MITEC’s Exploration Technology Division: Helping reverse the trend of declining mineral reserves in Canada
CIM Bulletin, Vol. 89, No. 997, 1996
E.J. Debicki, Research Coordinator, Exploration Technology Division (ETD), Mining Industry Technology Council of Canada (MITEC), c/o INCO Limited, Copper Cliff, Ontario
At the 1992 PDAC Convention, Norman Keevil announced the formation of the Exploration Technology Division (ETD) of the Mining Industry Technology Council of Canada (MITEC). It was evident that base metal reserves in Canada were declining and that the cost of discovering a deposit in Canada was increasing. Coordinated research to develop new exploration technologies was required to discover the next generation of orebodies. The ETD was formed in response.

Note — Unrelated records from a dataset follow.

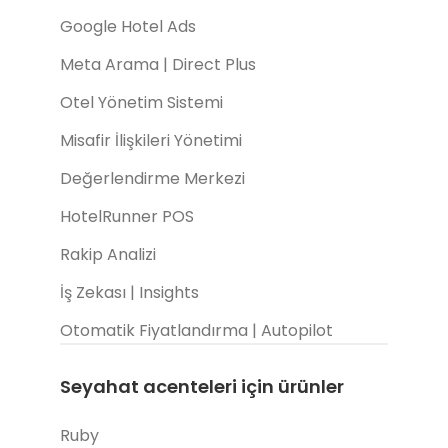
Google Hotel Ads
Meta Arama | Direct Plus
Otel Yönetim Sistemi
Misafir İlişkileri Yönetimi
Değerlendirme Merkezi
HotelRunner POS
Rakip Analizi
İş Zekası | Insights
Otomatik Fiyatlandırma | Autopilot
Seyahat acenteleri için ürünler
Ruby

The mission of the ETD is to contribute to the survival, profit, and growth of the Canadian mining industry by improving the efficiency and effectiveness of mineral exploration through prodevelopment of innovative technology by managing and coordinating applied cooperative research. In addition, it is the intent of the ETD to become the principal agency by which cooperative research funds are transferred to researchers from the mining industry. The division is industry driven, industry funded and industry managed. The ETD’s Three-Year Plan has focussed 80% of its research funds toward two objectives, improving the efficiency of exploration for VMS deposits and establishing the parameters necessary to discover the next Hemlo deposit. The remaining 20% is allocated to other projects, with the current emphasis on geophysics. In 1995, corporate members total twentythree major mining companies accounting for 90% of the exploration expenditures in Canada. The ETD is currently managing ten cooperative research projects totalling $4.6 million. Other projects, estimated at $1.6 million, are currently under development.
MITEC’s Exploration Technology Division, Cooperative exploration research.